TASK DESCRIPTION = Where does the string "también" occur in the records? Copy each line that holds it.

======== RECORDS SHOWN ========

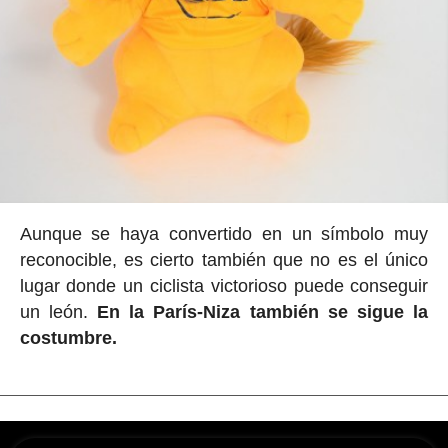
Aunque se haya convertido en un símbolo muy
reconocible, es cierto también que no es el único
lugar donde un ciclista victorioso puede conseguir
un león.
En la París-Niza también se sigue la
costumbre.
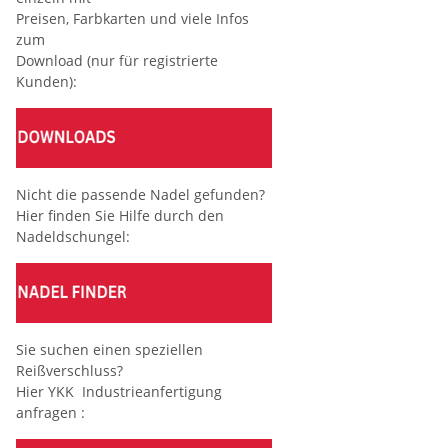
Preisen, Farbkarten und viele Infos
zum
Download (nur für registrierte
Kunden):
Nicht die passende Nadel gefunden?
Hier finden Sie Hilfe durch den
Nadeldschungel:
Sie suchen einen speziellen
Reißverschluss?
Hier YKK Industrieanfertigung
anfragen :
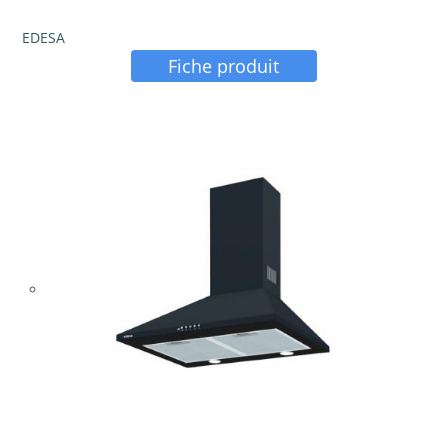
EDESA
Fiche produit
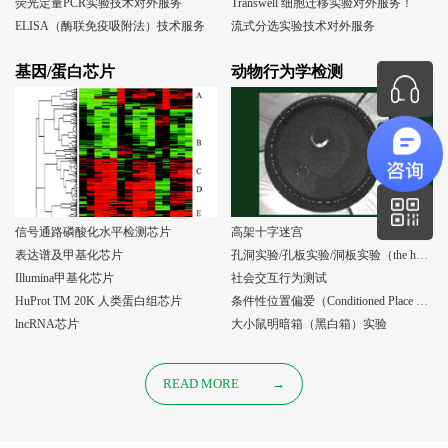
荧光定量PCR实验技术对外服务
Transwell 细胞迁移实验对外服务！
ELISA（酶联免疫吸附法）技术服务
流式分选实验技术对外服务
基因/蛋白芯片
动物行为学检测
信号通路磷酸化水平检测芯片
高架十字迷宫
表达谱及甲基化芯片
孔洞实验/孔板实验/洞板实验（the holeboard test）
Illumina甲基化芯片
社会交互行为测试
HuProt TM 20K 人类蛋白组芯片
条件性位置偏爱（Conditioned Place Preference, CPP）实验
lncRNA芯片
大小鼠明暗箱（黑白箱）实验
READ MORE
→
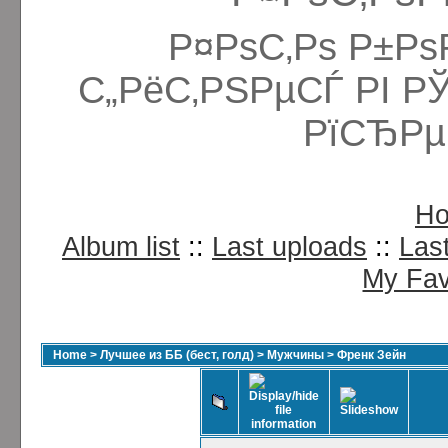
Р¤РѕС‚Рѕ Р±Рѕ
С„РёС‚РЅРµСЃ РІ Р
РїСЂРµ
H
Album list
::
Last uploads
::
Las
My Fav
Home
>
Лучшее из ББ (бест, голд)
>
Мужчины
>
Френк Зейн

========

RESPONSE TO THIS EXERCISE =
reconocible, es cierto también que no es el único
En la París-Niza también se sigue la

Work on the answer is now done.